Accueillir ce regard bienveillant qui les habite, incite chacun des participants à développer une attitude d’ouverture et de non-jugement envers eux-mêmes, attitude qui se répercute dans leurs relations. Frédéric Lenoir dit :

Pour pouvoir être relié aux autres de manière juste, il faut d’abord être relié à soi-même de manière juste; la qualité de notre relation aux autres dépend intrinsèquement de la relation que nous avons à nous-mêmes… l’apprentissage de la relation à soi est donc la condition de l’apprentissage de la relation aux autres.

 
Un participant partage ceci : « Avec mon épouse, je réagis trop vite; la méditation m’aide à prendre le temps d’attendre le bon moment et les bons mots. » La méditation aide à rejoindre les autres de l’intérieur et change le regard qu’on porte sur eux.
 

Intégration dans le quotidien

Un élément qui fait partie intégrante du programme offert en psychiatrie, élément spécifique à la méditation de pleine conscience, est la pratique informelle de la méditation. La vie quotidienne devient le lieu pour s’exercer à prêter attention à l’expérience de l’instant présent sans vouloir être ailleurs ou désirer que ce soit autrement.
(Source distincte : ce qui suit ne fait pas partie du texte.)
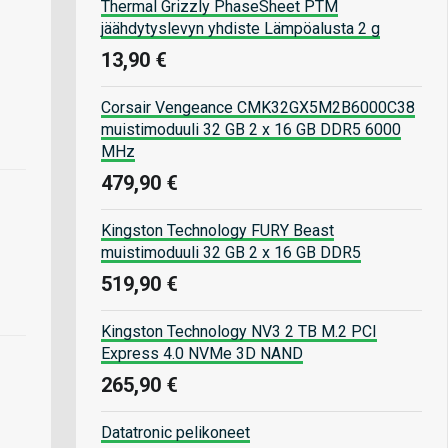
Thermal Grizzly PhaseSheet PTM
jäähdytyslevyn yhdiste Lämpöalusta 2 g
13,90 €
Corsair Vengeance CMK32GX5M2B6000C38
muistimoduuli 32 GB 2 x 16 GB DDR5 6000
MHz
479,90 €
Kingston Technology FURY Beast
muistimoduuli 32 GB 2 x 16 GB DDR5
519,90 €
Kingston Technology NV3 2 TB M.2 PCI
Express 4.0 NVMe 3D NAND
265,90 €
Datatronic pelikoneet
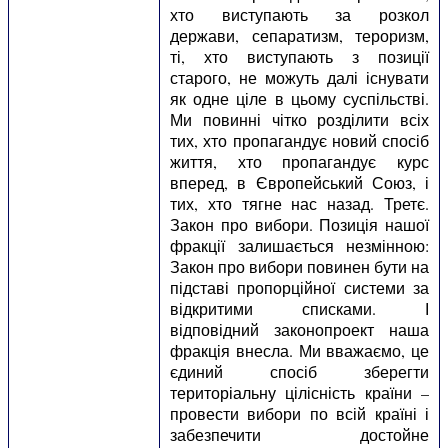
хто виступають за розкол
держави, сепаратизм, тероризм,
ті, хто виступають з позиції
старого, не можуть далі існувати
як одне ціле в цьому суспільстві.
Ми повинні чітко розділити всіх
тих, хто пропагандує новий спосіб
життя, хто пропагандує курс
вперед, в Європейський Союз, і
тих, хто тягне нас назад. Третє.
Закон про вибори. Позиція нашої
фракції залишається незмінною:
Закон про вибори повинен бути на
підставі пропорційної системи за
відкритими списками. І
відповідний законопроект наша
фракція внесла. Ми вважаємо, це
єдиний спосіб зберегти
територіальну цілісність країни –
провести вибори по всій країні і
забезпечити достойне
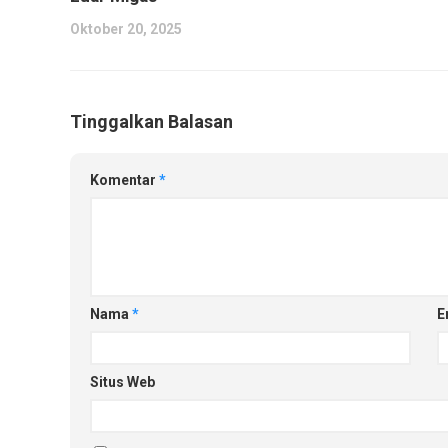
Oktober 20, 2025
Tinggalkan Balasan
Komentar
*
Nama
*
E
Situs Web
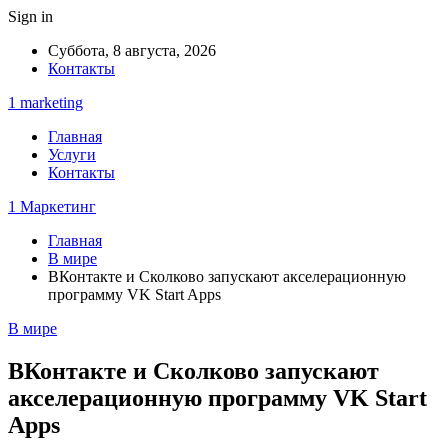
Sign in
Суббота, 8 августа, 2026
Контакты
1 marketing
Главная
Услуги
Контакты
1 Маркетинг
Главная
В мире
ВКонтакте и Сколково запускают акселерационную
программу VK Start Apps
В мире
ВКонтакте и Сколково запускают
акселерационную программу VK Start
Apps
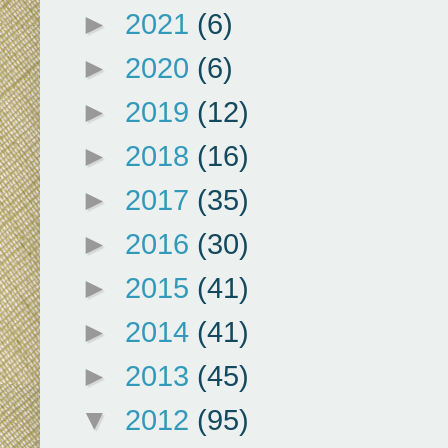
►
2021
(6)
►
2020
(6)
►
2019
(12)
►
2018
(16)
►
2017
(35)
►
2016
(30)
►
2015
(41)
►
2014
(41)
►
2013
(45)
▼
2012
(95)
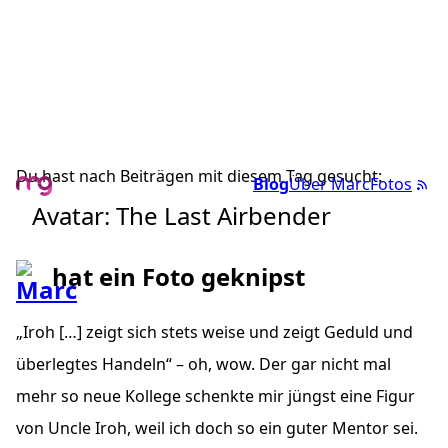
Du hast nach Beiträgen mit diesem Tag gesucht:
Blog
Über Marc
Fotos
Avatar: The Last Airbender
hat ein Foto geknipst
„Iroh […] zeigt sich stets weise und zeigt Geduld und
überlegtes Handeln“ – oh, wow. Der gar nicht mal
mehr so neue Kollege schenkte mir jüngst eine Figur
von Uncle Iroh, weil ich doch so ein guter Mentor sei.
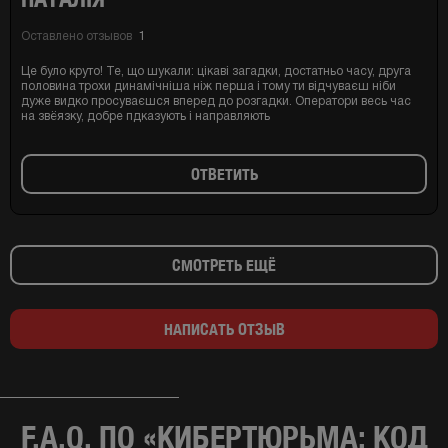
Оставлено отзывов
1
Це було круто! Те, що шукали: цікаві загадки, достатньо часу, друга
половина трохи динамічніша ніж перша і тому ти відчуваєш ніби
дуже видко просуваєшся вперед до розгадки. Оператори весь час
на звёязку, добре пдказують і направляють
ОТВЕТИТЬ
СМОТРЕТЬ ЕЩЁ
НАПИСАТЬ ОТЗЫВ
F.A.Q. ПО «КИБЕРТЮРЬМА: КОД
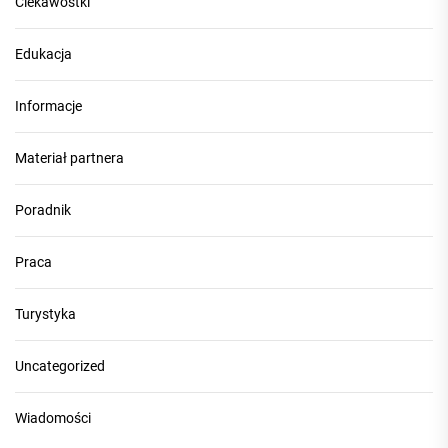
Ciekawostki
Edukacja
Informacje
Materiał partnera
Poradnik
Praca
Turystyka
Uncategorized
Wiadomości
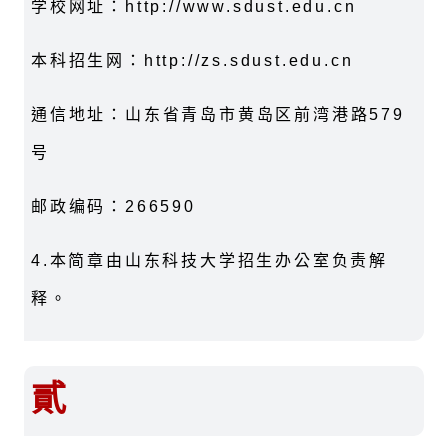
学校网址：http://www.sdust.edu.cn
本科招生网：http://zs.sdust.edu.cn
通信地址：山东省青岛市黄岛区前湾港路579
号
邮政编码：266590
4.本简章由山东科技大学招生办公室负责解
释。
貳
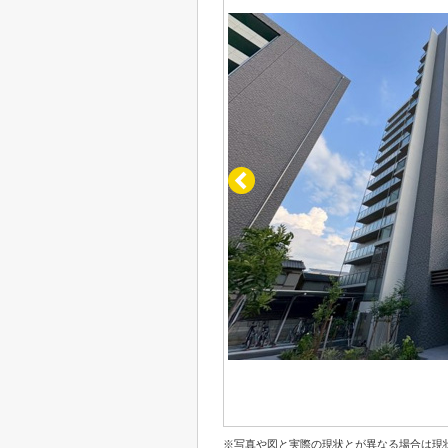
※写真や図と実際の現状とが異なる場合は現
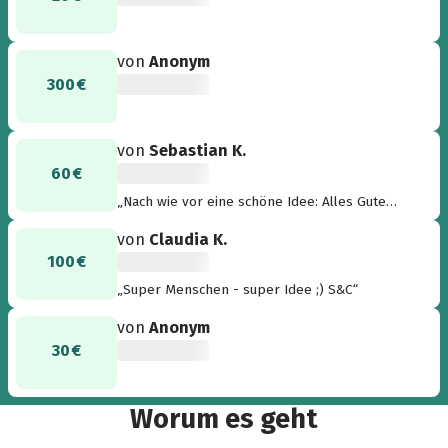
von
Anonym
300 €
von
Sebastian K.
60 €
„Nach wie vor eine schöne Idee: Alles Gute
zum Geburtstag!“
von
Claudia K.
100 €
„Super Menschen - super Idee ;) S&C“
von
Anonym
30 €
Worum es geht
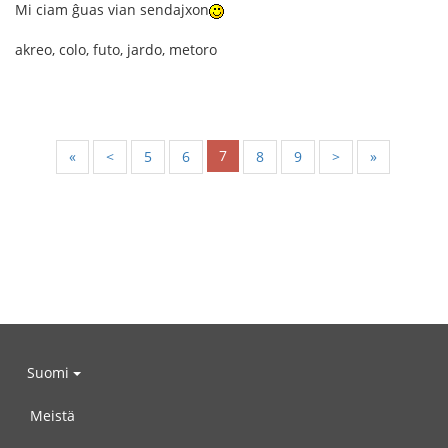
Mi ciam ĝuas vian sendajxon
akreo, colo, futo, jardo, metoro
7
«
<
5
6
8
9
>
»
Suomi
Meistä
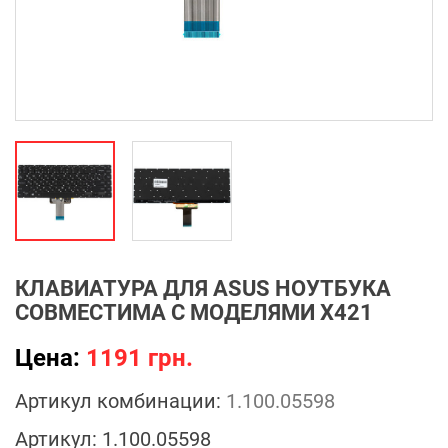
КЛАВИАТУРА ДЛЯ ASUS НОУТБУКА
СОВМЕСТИМА С МОДЕЛЯМИ X421
Цена:
1191 грн.
Артикул комбинации:
1.100.05598
Артикул:
1.100.05598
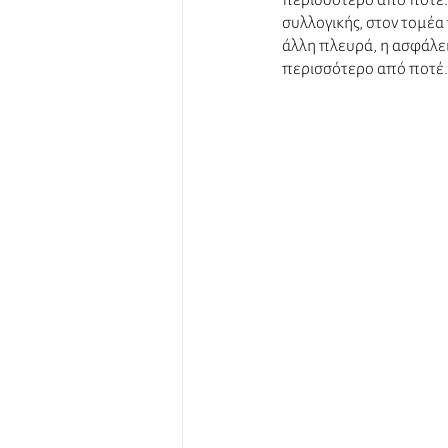
περισσότερο από ποτέ. 
συλλογικής, στον τομέα 
άλλη πλευρά, η ασφάλεια
περισσότερο από ποτέ.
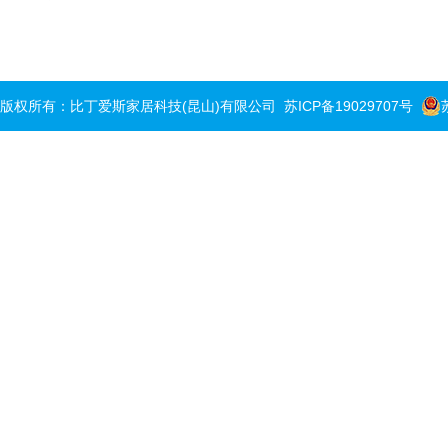
版权所有：比丁爱斯家居科技(昆山)有限公司
苏ICP备19029707号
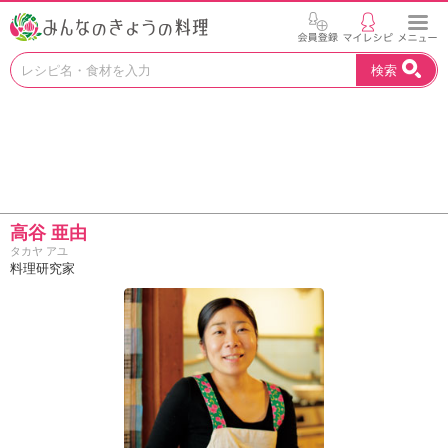
お
検索
い
し
い
レ
シ
ピ
を
見
高谷 亜由
つ
タカヤ アユ
け
料理研究家
よ
う
。
N
H
K
エ
デ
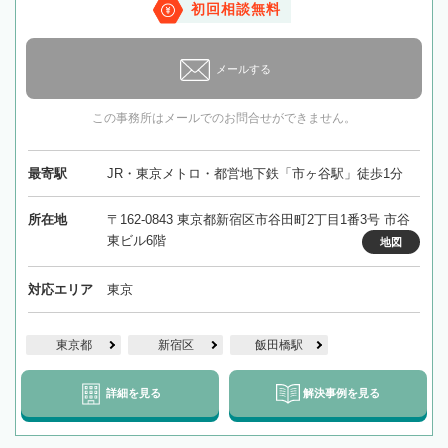
初回相談無料
メールする
この事務所はメールでのお問合せができません。
最寄駅
JR・東京メトロ・都営地下鉄「市ヶ谷駅」徒歩1分
所在地
〒162-0843 東京都新宿区市谷田町2丁目1番3号 市谷
東ビル6階
地図
対応エリア
東京
東京都
新宿区
飯田橋駅
詳細を見る
解決事例を見る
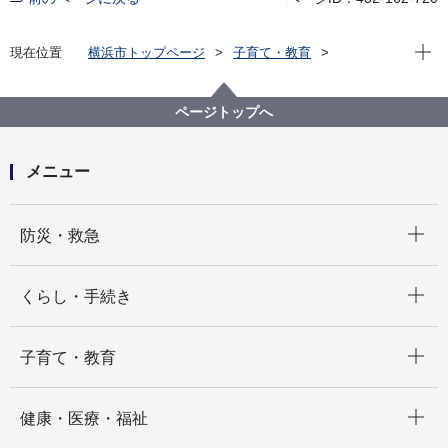
現在位
現在位置
横浜市トップページ
子育て・教育
学校・教育
教育に関する統計・調査
市立学校現況（５月１日現在の市立学校数、児童生徒
数等）
ページトップへ
令和７年度市立学校現況（確定版）
メニュー
開く
防災・救急
開く
くらし・手続き
開く
子育て・教育
開く
健康・医療・福祉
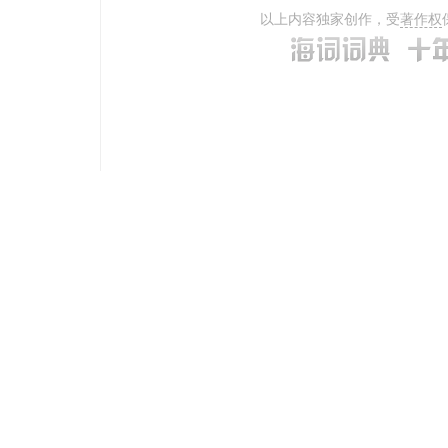
以上内容独家创作，受
著作权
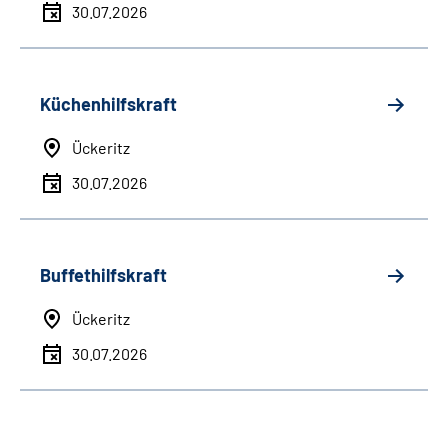
30.07.2026
Küchenhilfskraft
Ückeritz
30.07.2026
Buffethilfskraft
Ückeritz
30.07.2026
Traverser les journées en s’exerçant à être pleinement là où nous sommes déjà.
 
Un participant nous confie : « J’ai vécu un beau moment de présence, avec mon petit-fils, alors qu’on nourrissait les oiseaux. Ce n’était pas la première fois que je faisais ça avec lui, mais là, c’était différent, intense, j’étais vraiment là. » Une autre participante résume ainsi : « Je vis autrement ma routine du matin; je déguste en pleine conscience mon café et mon smoothie. »
 
La méditation ouvre la porte à quelque chose de mystérieux et de précieux, et je suis profondément touchée d’en être témoin. Toute personne est unique et son histoire est sacrée. Ces quelques parcelles de témoignages, livrées de façon aussi succincte, me laissent l’impression d’avoir seulement effleuré ce qui s’est vécu, et de ne pas rendre justice à la profondeur des partages qui se sont faits dans le groupe au fil des rencontres. Mettre des mots, c’est un peu trahir le mystère, mais c’est aussi lancer une invitation à s’aventurer sur ce chemin, ce pèlerinage vers là où nous sommes.
 



Christiane Biron travaille dans le réseau de la santé et des services sociaux depuis vingt ans comme intervenante en soins spirituels auprès des personnes hospitalisées, principalement à l’Hôpital de l’Enfant-Jésus. Elle a aussi été professeure associée à l’Université Laval ainsi que superviseure de stages pendant huit ans. Elle détient un baccalauréat avec majeure en théologie et mineure en psychologie et une maîtrise en accompagnement spirituel en milieu de santé.